I am a data analyst trying to improve my knowledge with machine learning.

I've completed a model for a timeseries dataset, where each point is 1 day apart, with no gaps. The specific model type that I have attempted is a multi-layered auto-regression bi-directional LSTM using tensorflow's keras, see model specific code below:

model = keras.Sequential()
model.add(Bidirectional(LSTM(
            units = 128,
            input_shape = (X_train.shape[1], X_train.shape[2]),
            return_sequences=True)))
model.add(Bidirectional(LSTM(
            units = 64,
            input_shape = (X_train.shape[1], X_train.shape[2]),
            return_sequences=True)))
model.add(Bidirectional(LSTM(
            units = 32,
            input_shape = (X_train.shape[1], X_train.shape[2]),
            return_sequences=True)))
model.add(Bidirectional(LSTM(
            units = 16,
            input_shape = (X_train.shape[1], X_train.shape[2]),
            return_sequences=False)))
model.add(keras.layers.Dense(16))
model.add(keras.layers.Dropout(rate = 0.5))
model.add(keras.layers.Dense(1))
model.compile(loss='mean_squared_error', optimizer='Adam')
history = model.fit(
    X_train, y_train,
    epochs = 100,
    batch_size = 128,
    validation_split = 0.2,
    shuffle = False
) 
print(model.summary())

I've been told that this is likely overkill for this specific learning task by a superior member of staff, but wanted to add it for full transparency. See summary below:

 Layer (type)                Output Shape              Param #
=================================================================
 bidirectional (Bidirectiona  (None, 50, 256)          133120
 l)

 bidirectional_1 (Bidirectio  (None, 50, 128)          164352
 nal)

 bidirectional_2 (Bidirectio  (None, 50, 64)           41216
 nal)

 bidirectional_3 (Bidirectio  (None, 32)               10368
 nal)

 dense (Dense)               (None, 16)                528

 dropout (Dropout)           (None, 16)                0

 dense_1 (Dense)             (None, 1)                 17

=================================================================
Total params: 349,601
Trainable params: 349,601
Non-trainable params: 0
_________________________________________________________________

The model reports the loss values (after 100 epochs, using Mean Squared Error):

loss: 0.0040 - val_loss: 0.0050 (Overfit)
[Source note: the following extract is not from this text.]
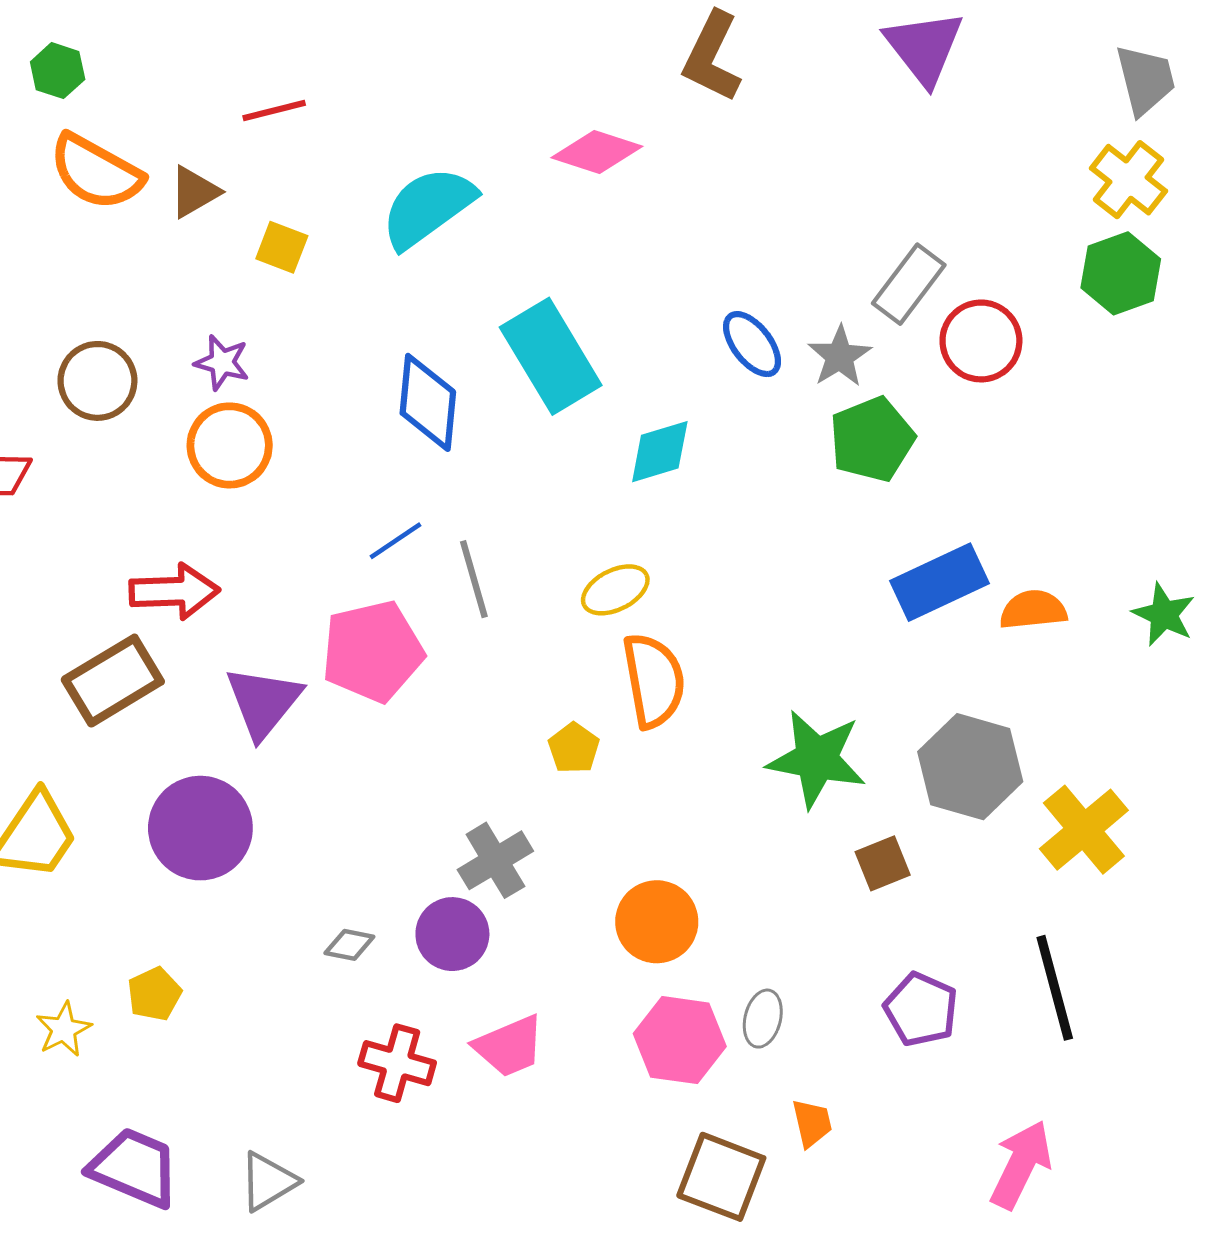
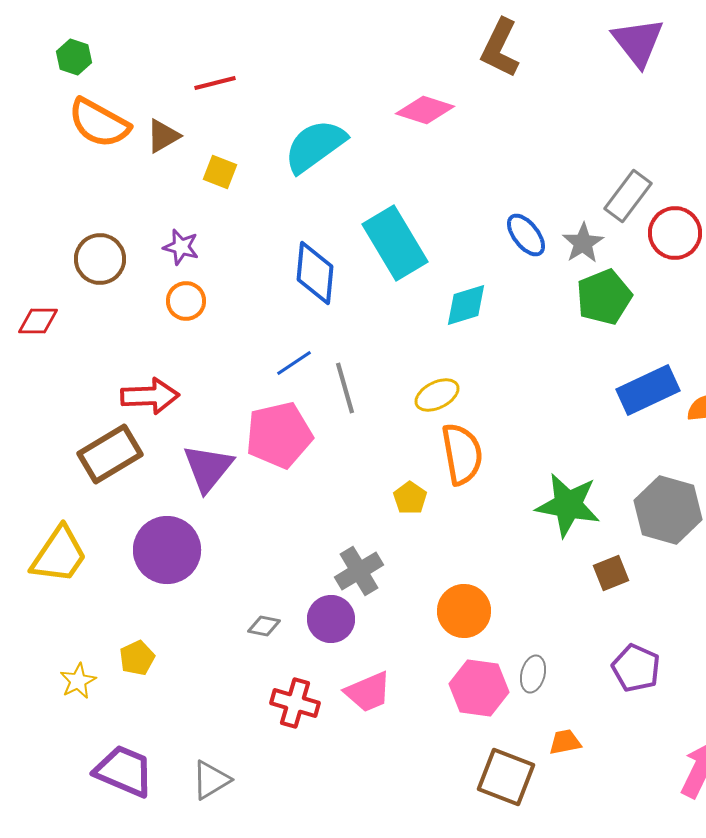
orange circle: (230, 445) -> (186, 301), size x0.7
orange trapezoid: (812, 1123) -> (565, 742), turned -88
With an RMSE derived with: math.sqrt(mean_squared_error(y_train,train_predict)) and math.sqrt(mean_squared_error(y_test,test_predict)) with sklearn.metrics and the built in function mean_squared_error from the aforementioned package.

Train RMSE: 28.795422522129595

Test RMSE: 34.17014386085355

And for a graphical representation:

To which I finally arrive at my question; how do I better fit my model to more closely represent the noise within the data, as this is what I believe to be causing the high RMSE values. I have looked into attention mechanisms, in the hopes that I might be able to highlight specific peaks and troughs within the data, but it seems that these are best used with image/text prediction oriented models. I could try training over more epochs, but the model is already slightly overfit, so this would exasperate this particular issue further.
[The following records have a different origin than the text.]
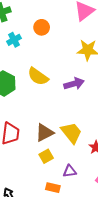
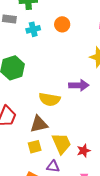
yellow semicircle: (38, 76) -> (49, 99), moved, turned -40
yellow trapezoid: (71, 133) -> (61, 143), moved

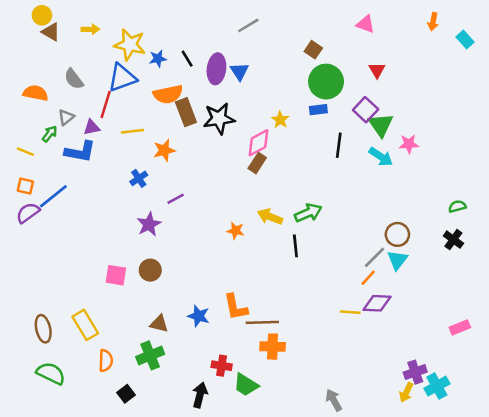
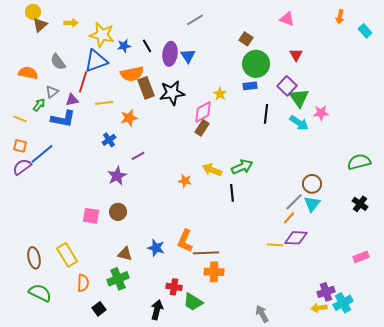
brown triangle: (51, 32) -> (40, 25), turned 49
green semicircle: (457, 206) -> (359, 162), size x1.6
black cross: (453, 240) -> (360, 204), moved
orange L-shape: (236, 307) -> (185, 241), turned 35
yellow arrow: (406, 392) -> (319, 308), turned 56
I understand this is a fairly open ended question but I have best tried to "show my working", and thank you in advance.

CodePudding user response：

This does look like a massive overkill for the task. Start by reducing the number of LSTM layers and adding dropout in between the LSTM layers and within each LSTM.

CodePudding user response：

You've only got that signal as input and you're trying to predict it's values? remember that it's quite possible that the noise is effectively just noise and there's no way to predict it just from that data.
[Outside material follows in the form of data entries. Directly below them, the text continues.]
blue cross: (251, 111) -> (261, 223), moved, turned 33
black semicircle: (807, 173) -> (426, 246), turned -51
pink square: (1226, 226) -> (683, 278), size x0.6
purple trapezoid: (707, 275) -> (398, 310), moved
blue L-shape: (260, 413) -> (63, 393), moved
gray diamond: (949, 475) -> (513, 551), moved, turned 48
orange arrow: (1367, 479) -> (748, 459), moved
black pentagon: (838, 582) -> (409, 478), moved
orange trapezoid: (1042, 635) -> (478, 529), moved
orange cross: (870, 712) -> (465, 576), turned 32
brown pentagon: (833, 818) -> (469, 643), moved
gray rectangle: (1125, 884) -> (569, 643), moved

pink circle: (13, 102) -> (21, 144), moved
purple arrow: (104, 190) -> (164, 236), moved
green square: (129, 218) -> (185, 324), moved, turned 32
Attention doesn't sound like it would be helpful unless you have some reason to think that looking way back at other time-steps could help you predict what's happening now. And a lot of systems have the Markov property: If you know the state now, nothing from the history leading there matters.

The signal has clear periodicity, you can make it easier for the model to learn that by including sin & cos features like I do for the time of day and time of year here:

https://www.tensorflow.org/tutorials/structured_data/time_series

You could try other features too, like a diff or an EMA, or some of those ARIMA style features. But fundamentally if it is effectively noise better features won't help, they'll only help you train to the same error level faster.